Acoustics are easily managed and controlled.
If you do consider implementing “The Studio,” also consider how to equip and staff it. Many churches struggle with getting good sound on the stage until they find that paid audio engineers worked best. The Studio is no different – you will get the best results by hiring skilled videographers and/or editors to produce your content. These are not typical roles in many churches, but there is nothing typical about how today’s church functions.
Are you missing opportunities in this "new normal?"

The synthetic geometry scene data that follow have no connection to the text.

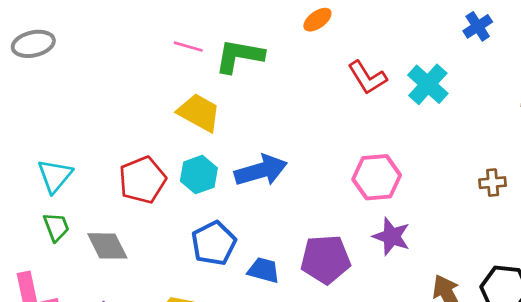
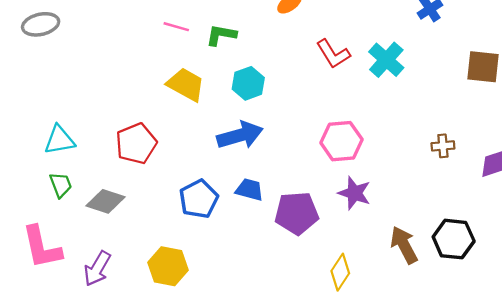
green L-shape: (239, 56) -> (221, 35), size x0.7
cyan hexagon: (199, 175) -> (248, 83), moved
cyan triangle: (55, 176) -> (59, 140), turned 40
gray diamond: (107, 246) -> (105, 201), turned -45
blue trapezoid: (264, 270) -> (249, 190), moved

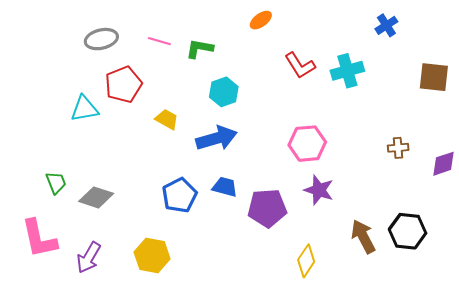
gray ellipse: (41, 24) -> (101, 39), moved
cyan cross: (386, 60) -> (347, 71), turned 32
yellow trapezoid: (186, 85) -> (167, 119), moved, size x0.7
cyan triangle: (59, 140) -> (84, 109), moved
red pentagon: (136, 144) -> (124, 84), moved

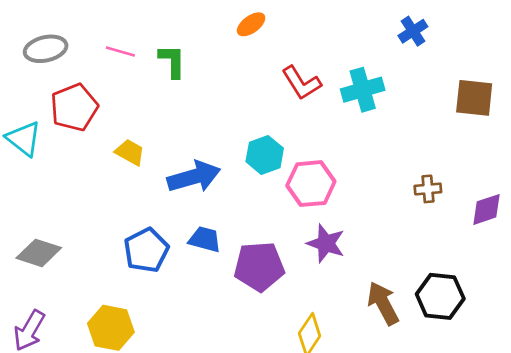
green L-shape: (200, 49) -> (172, 61), turned 80
cyan hexagon: (224, 92) -> (265, 155), moved
cyan triangle: (84, 109) -> (24, 139), turned 48

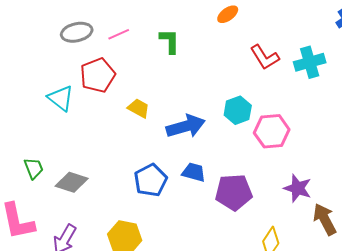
pink line: (120, 52) -> (119, 34), moved, turned -40
purple star: (326, 243) -> (298, 188), moved

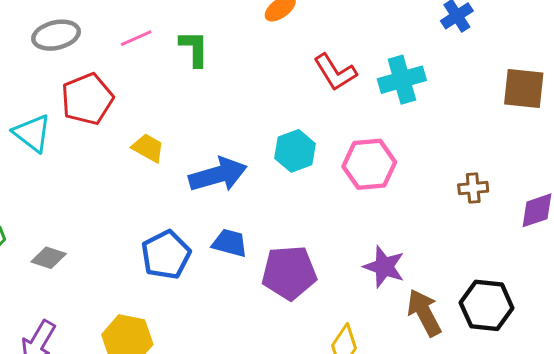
pink line: (119, 34) -> (136, 38), moved
pink hexagon: (272, 131) -> (369, 164), moved
gray diamond: (72, 182) -> (49, 258), size x0.7

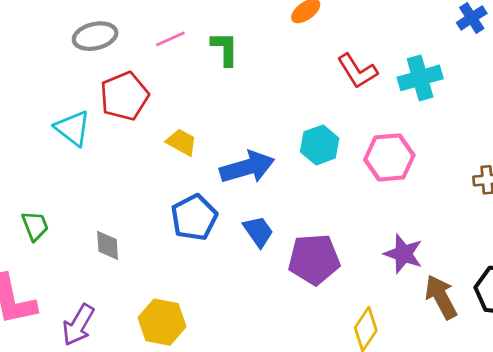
blue trapezoid: (230, 243) -> (258, 231), turned 40
blue pentagon: (166, 255) -> (194, 217), moved
gray diamond: (49, 258) -> (108, 245), moved, turned 68

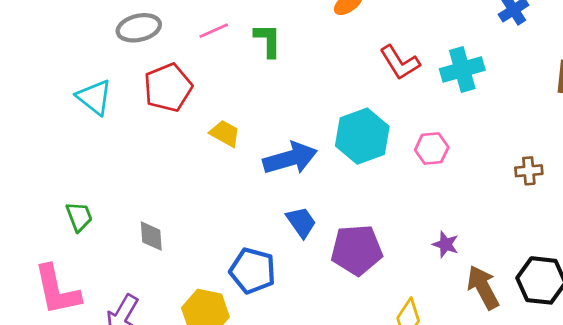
cyan triangle: (73, 128) -> (94, 97), moved
cyan hexagon: (320, 145) -> (362, 136), size x1.4
pink hexagon: (389, 157) -> (432, 149), size x0.7
blue pentagon: (194, 217) -> (253, 271), moved, turned -30
purple star: (403, 254) -> (446, 244), size x0.7

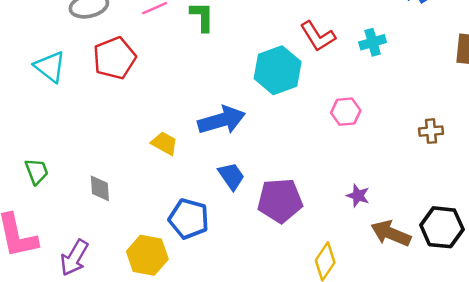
cyan cross: (462, 69) -> (373, 42), size x0.7
yellow trapezoid: (225, 133) -> (164, 143), moved
cyan hexagon: (362, 136) -> (278, 70), moved
brown arrow: (483, 287) -> (391, 233), turned -39

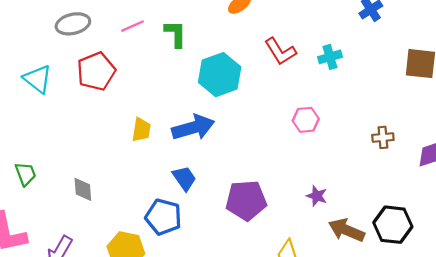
cyan hexagon: (278, 70) -> (220, 75), moved
yellow trapezoid: (164, 143) -> (141, 130), moved, turned 70
blue trapezoid: (231, 176) -> (184, 178), moved

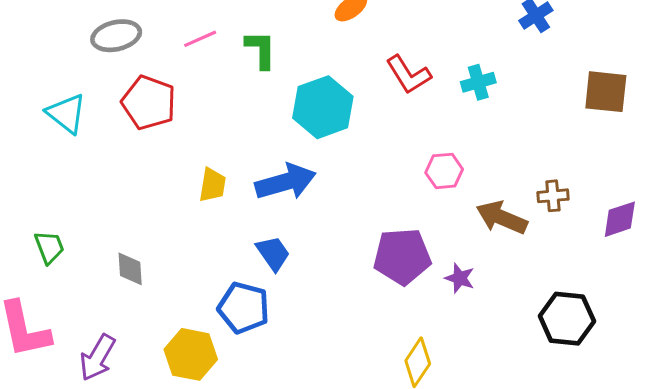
red pentagon: (96, 71) -> (149, 103), turned -30
purple pentagon: (246, 200) -> (402, 256), moved
brown arrow: (347, 230) -> (502, 218), moved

While challenging, these are indeed days of immense opportunity for the church to connect with people and engage with them in new and exciting ways using technology many of us got accustomed to by force thanks to Covid. The Studio may not be for everyone but is worth consideration. The new normal demands we rethink how we do some things. For example, after Jesus’ crucifixion, the disciples tried to go back to “normal” doing what they did – fish. They fished, tried all night, and caught nothing. These were very skilled fishermen but were unable to get the results they always knew. Then Jesus showed up with a simple request, “Throw your net on the other side of the boat and you will find fish.” When they did this, they were unable to even haul the net in because of the abundance of fish. The Studio may be the other side of the boat for your church.
Regardless of where your needs land, the stage, the studio, or some combination, it is imperative that a church partners with a systems integrator experienced in both.